The SSA “first learned about possible wrongdoing” in 2006, “when a senior case technician and a master docket clerk . . . raised concerns that Daugherty was reassigning Conn's cases to himself and rapidly deciding them in the claimants' favor.” Id. In 2014, the Office of the Inspector General (OIG) identified thousands of applications-all from former clients of Conn-that it “‘had reason to believe,' were tainted by fraud.” Id. at 794. In 2015, with the OIG's consent, the SSA proceeded with redetermination hearings to evaluate the flagged applications. See id. This included Halbert. See DE 11-3 at 14-15 (Notice Remanding Case).
Following a redetermination hearing on February 9, 2016, see DE 16-6 at 2-23 (2016 Hearing Transcript), an ALJ concluded that there was insufficient evidence to find Halbert disabled under the Social Security Act (the Act). See DE 16-2 at 5-13 (Redetermination Opinion). The Appeals Council denied review of the ALJ's decision, see id. at 22-26 (Notice of Appeals Council Decision), and Halbert sued the Commissioner in federal court. See id. at 30-33 (Halbert v. Colvin, No. 7:16-cv-167, at ¶ 5 (E.D. Ky. Aug. 11, 2016)).
The Court remanded the case in July 2019 to the SSA for a second redetermination hearing, consistent with the Sixth Circuit's decision in Hicks. See DE 16-2 at 34-51 (Halbert, No. 7:16-cv-167, at ¶ 32). Per the Court's order, Halbert's benefits were reinstated until the SSA completed redetermination proceedings. See id. at 51.
In April 2023, an ALJ held a redetermination hearing concerning Halbert's application. See DE 16-1 at 34-69 (2023 Hearing Transcript). The hearing mechanics followed Hicks and the Agency's implementing AR. The ALJ concluded that Halbert was not disabled from the time of her original disability-onset date (March 31, 2006) through the time of Daugherty's favorable decision (September 5, 2007). See id. at 16-26 (2023 ALJ Decision). As a result of this decision, the SSA ceased Halbert's benefits. See id. Upon review, the Appeals Council declined further involvement and upheld the ALJ's decision. See id. at 2-5 (2023 Appeals Council Decision). Halbert then filed suit in this Court, challenging the Appeals Council's decision. See DE 1 (Complaint).
Halbert's instant motion requests that the Court reinstate benefits and enjoin the Commissioner from ceasing such benefits during the pendency of her appeal.
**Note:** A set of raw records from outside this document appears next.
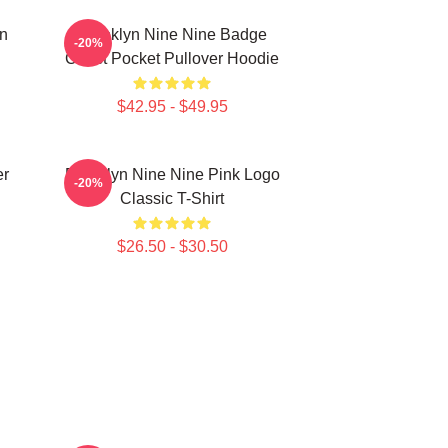
in
Brooklyn Nine Nine Badge
-20%
Chest Pocket Pullover Hoodie
$42.95 - $49.95
er
Brooklyn Nine Nine Pink Logo
-20%
Classic T-Shirt
$26.50 - $30.50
See DE 4.
II. Standard of Review
In evaluating a motion for preliminary injunction, the Court weighs “(1) whether the movant has a strong likelihood of success on the merits; (2) whether the movant would suffer irreparable injury absent the injunction; (3) whether the injunction would cause substantial harm to others; and (4) whether the public interest would be served by the issuance of an injunction.” Memphis A. Philip Randolph Inst. v. Hargett, 978 F.3d 378, 385 (6th Cir. 2020) (quoting ACLU Fund of Mich. v. Livingston Cnty., 796 F.3d 636, 642 (6th Cir. 2015)). These four factors are not prerequisites and should “be balanced against each other.” Overstreet v. Lexington-Fayette Urban Cnty. Gov't, 305 F.3d 566, 573 (6th Cir. 2002).
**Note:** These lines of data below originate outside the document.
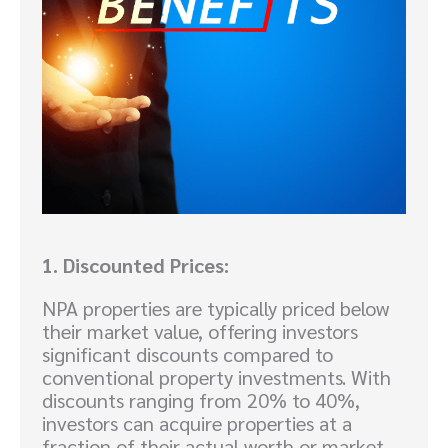
1. Discounted Prices:
NPA properties are typically priced below
their market value, offering investors
significant discounts compared to
conventional property investments. With
discounts ranging from 20% to 40%,
investors can acquire properties at a
fraction of their actual worth or market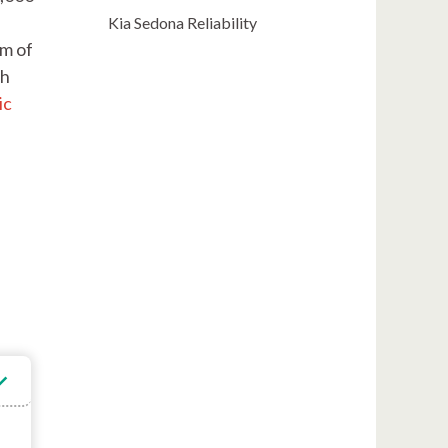
Kia Sedona Reliability
am of
ch
ic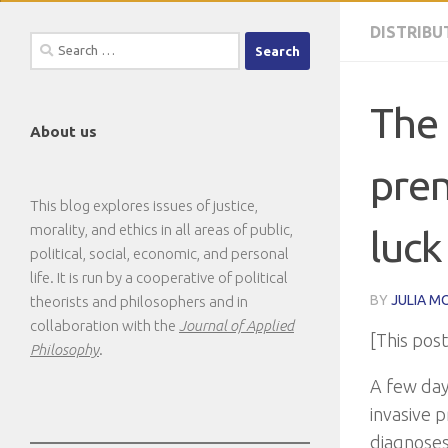
DISTRIBU
Search
for:
The 
About us
pren
This blog explores issues of justice,
morality, and ethics in all areas of public,
luck
political, social, economic, and personal
life. It is run by a cooperative of political
BY
JULIA M
theorists and philosophers and in
collaboration with the
Journal of Applied
[This pos
Philosophy
.
A few day
invasive p
diagnoses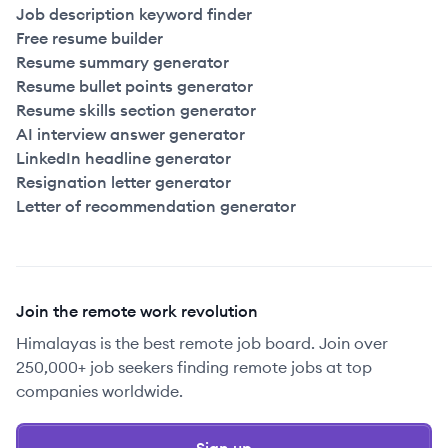
Job description keyword finder
Free resume builder
Resume summary generator
Resume bullet points generator
Resume skills section generator
AI interview answer generator
LinkedIn headline generator
Resignation letter generator
Letter of recommendation generator
Join the remote work revolution
Himalayas is the best remote job board. Join over
250,000+ job seekers finding remote jobs at top
companies worldwide.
A plaintiff seeking a preliminary injunction “bears the burden of justifying such relief.” ACLU Fund of Mich., 796 F.3d at 642 (quoting McNeilly v. Land, 684 F.3d 611, 615 (6th Cir. 2012)). While a plaintiff is “not required to prove his case in full,” Fowler v. Benson, 924 F.3d 247, 256 (6th Cir. 2019), a preliminary injunction remains an “extraordinary remedy” that should be granted “only when the party seeking injunctive relief ‘clearly shows' that she is entitled to it.” Sexton v. Comm'r of Soc. Sec., No. 23-5981, 2024 WL 1994918, at *2 (6th Cir. May 6, 2024) (alterations cleaned up) (quoting Winter v. Nat. Res. Def. Council, Inc., 129 S.Ct. 365, 376 (2008)). Sexton, decided on a comparable record with like claims, blazes the path for resolution of this motion.
III. Analysis
a. Likelihood of Success on the Merits
The Court essentially ignores the § 1983 theory, which has no applicability in this case.
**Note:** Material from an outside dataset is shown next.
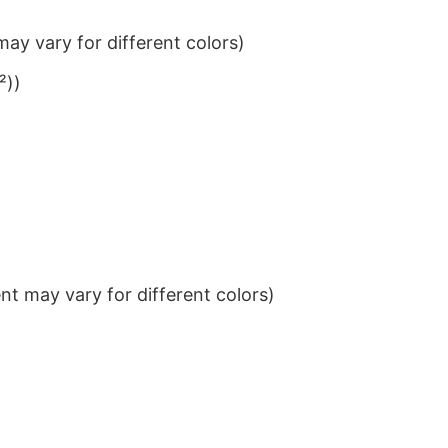
ay vary for different colors)
²))
t may vary for different colors)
The Court first considers whether Halbert has shown “a strong likelihood” of succeeding on the merits of her underlying claim. See Hargett, 978 F.3d at 385. This requires more than just “a mere possibility of success.” Six Clinics Holding Corp., II v. Cafcomp Sys., Inc., 119 F.3d 393, 402 (6th Cir. 1997) (citing Mason Cnty. Med. Ass'n v. Knebel, 563 F.2d 256, 261 n.4 (6th Cir. 1977)). Failure to establish this element “weighs against granting the motion for a preliminary injunction.” Coleman v. Winbigler, 615 F.Supp.3d 563, 569 (E.D. Ky. 2022); see O'Toole v. O'Connor, 802 F.3d 783, 788 (6th Cir. 2015) (“[A] finding that there is simply no likelihood of success on the merits is usually fatal.” (quoting Gonzales v. Nat'l Bd. of Med. Exam'rs, 225 F.3d 620, 625 (6th Cir. 2000))).
1. Due Process Violation
Halbert first alleges a procedural due process violation, arguing that “Defendant has not disclosed what evidence proves that there is in fact reason to believe that fraud was involved in Mrs. Halbert's 2007 award of benefits” and that as a result, Halbert “has not had the opportunity to challenge the credibility of this evidence” as required by the Fifth Amendment. See DE 4-1 at 5. Halbert also argues she has not been given an adequate legal opportunity to challenge the allegations of fraud.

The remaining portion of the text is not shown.